June 20, 2008

Dieters Ordered to Keep Shoes On

By WEBB, Kathy

WEIGHTWATCHERS has stripped its members of one of the age-old secrets to sudden weight loss -- taking your shoes off before you step on the scales -- amid concerns about smelly feet and foot diseases.

A directive introduced this month now requires all members in Australia and New Zealand to wear shoes when they have their weekly weigh-ins.

WeightWatchers New Zealand national manager Colleen Stairmand said the directive, from the head office in Sydney, read: "Having considered recent customer service issues, and to ensure the health, safety and comfort of members, shoes must be worn by members."

While there had been complaints about smelly feet at some Australian meetings, there had been none in New Zealand. However, concern at sharing a foot disease was also a factor.

"We're trying to be consistent in policy, and most people are comfortable about it once they get their heads around it," Mrs Stairmand said.

Members are advised to choose one pair of shoes for their weekly weigh-ins and to stick with them. Leaders of meetings would even go to the extent of a one-off weighing of the shoes alone.

"We recommend they choose the lightest shoes they can get. Crocs weigh only 200 grams," Mrs Stairmand said.

Podiatry New Zealand president Bruce Baxter was surprised to hear of the ban. "I can't see any rampant risk," he said.

Tinea or veruccas could be transmitted relatively easily in some situations, but this was unlikely when standing on a set of scales. A clean paper towel for each person would overcome any problems.

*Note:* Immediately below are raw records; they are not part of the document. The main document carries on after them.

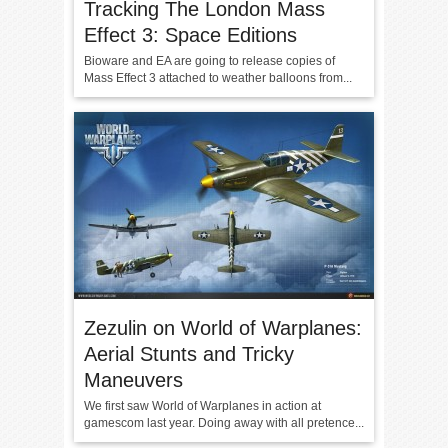
Tracking The London Mass
Effect 3: Space Editions
Bioware and EA are going to release copies of
Mass Effect 3 attached to weather balloons from...
Zezulin on World of Warplanes:
Aerial Stunts and Tricky
Maneuvers
We first saw World of Warplanes in action at
gamescom last year. Doing away with all pretence...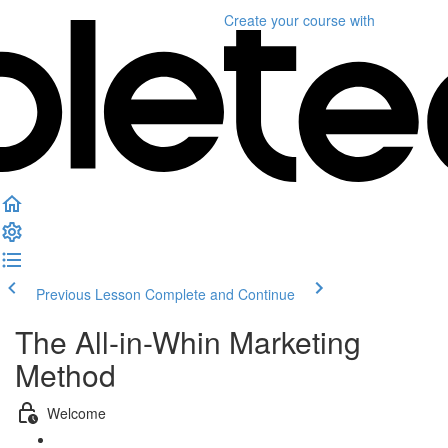
Create your course
with
Previous Lesson
Complete and Continue
The All-in-Whin Marketing
Method
Welcome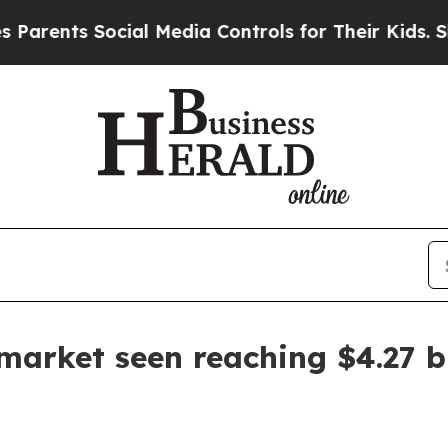
nts Social Media Controls for Their Kids. Should 
arket seen reaching $4.27 bi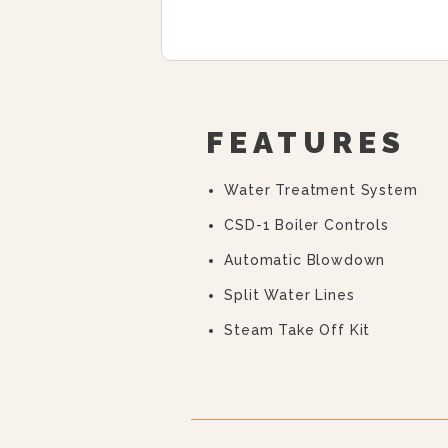
FEATURES
Water Treatment System
CSD-1 Boiler Controls
Automatic Blowdown
Split Water Lines
Steam Take Off Kit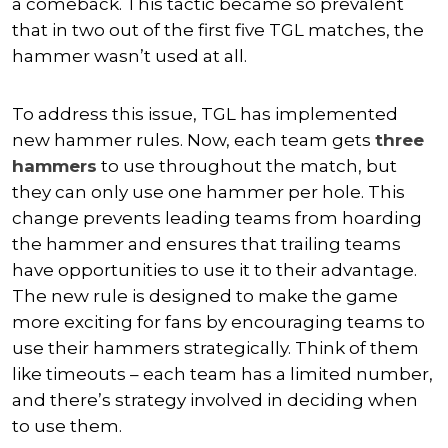
a comeback. This tactic became so prevalent
that in two out of the first five TGL matches, the
hammer wasn’t used at all.
To address this issue, TGL has implemented
new hammer rules. Now, each team gets
three
hammers
to use throughout the match, but
they can only use one hammer per hole. This
change prevents leading teams from hoarding
the hammer and ensures that trailing teams
have opportunities to use it to their advantage.
The new rule is designed to make the game
more exciting for fans by encouraging teams to
use their hammers strategically. Think of them
like timeouts – each team has a limited number,
and there’s strategy involved in deciding when
to use them.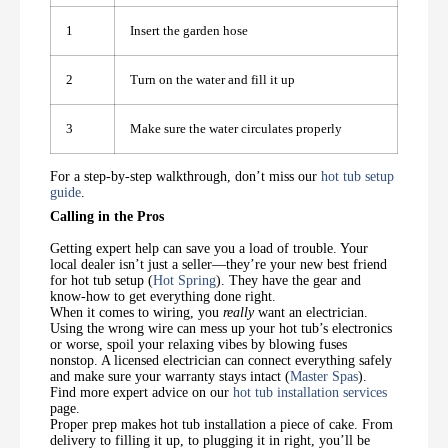
1
Insert the garden hose
2
Turn on the water and fill it up
3
Make sure the water circulates properly
For a step-by-step walkthrough, don’t miss our
hot tub setup
guide
.
Calling in the Pros
Getting expert help can save you a load of trouble. Your
local dealer isn’t just a seller—they’re your new best friend
for hot tub setup (
Hot Spring
). They have the gear and
know-how to get everything done right.
When it comes to wiring, you
really
want an electrician.
Using the wrong wire can mess up your hot tub’s electronics
or worse, spoil your relaxing vibes by blowing fuses
nonstop. A licensed electrician can connect everything safely
and make sure your warranty stays intact (
Master Spas
).
Find more expert advice on our
hot tub installation services
page.
Proper prep makes hot tub installation a piece of cake. From
delivery to filling it up, to plugging it in right, you’ll be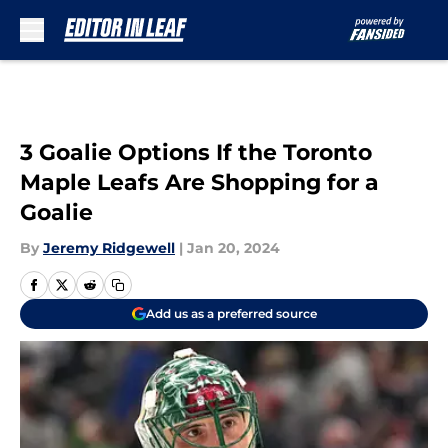
Skip to main content
3 Goalie Options If the Toronto
Maple Leafs Are Shopping for a
Goalie
By
Jeremy Ridgewell
|
Jan 20, 2024
Add us as a preferred source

Auckland microbiologist Susan Taylor said she suspected the ban might be more a case of politely dealing with the problem of smelly feet than with any risk of spreading disease.

"I wouldn't have thought that would be a very high risk at all. Intact skin is a good barrier.

"If someone had an infection, it might be passed on , but there are lots of situations where people are barefoot."

Another WeightWatchers spokeswoman, Karen Church, said the organisation was now encouraging members not to depend so much on the weekly weigh-in to measure their progress. "We also get people to look at long-term weight loss as well."

Other indicators of successful weight loss were improved fitness, less snoring or use of asthma inhalers, a looser wedding ring and the ability to wrap a towel around yourself.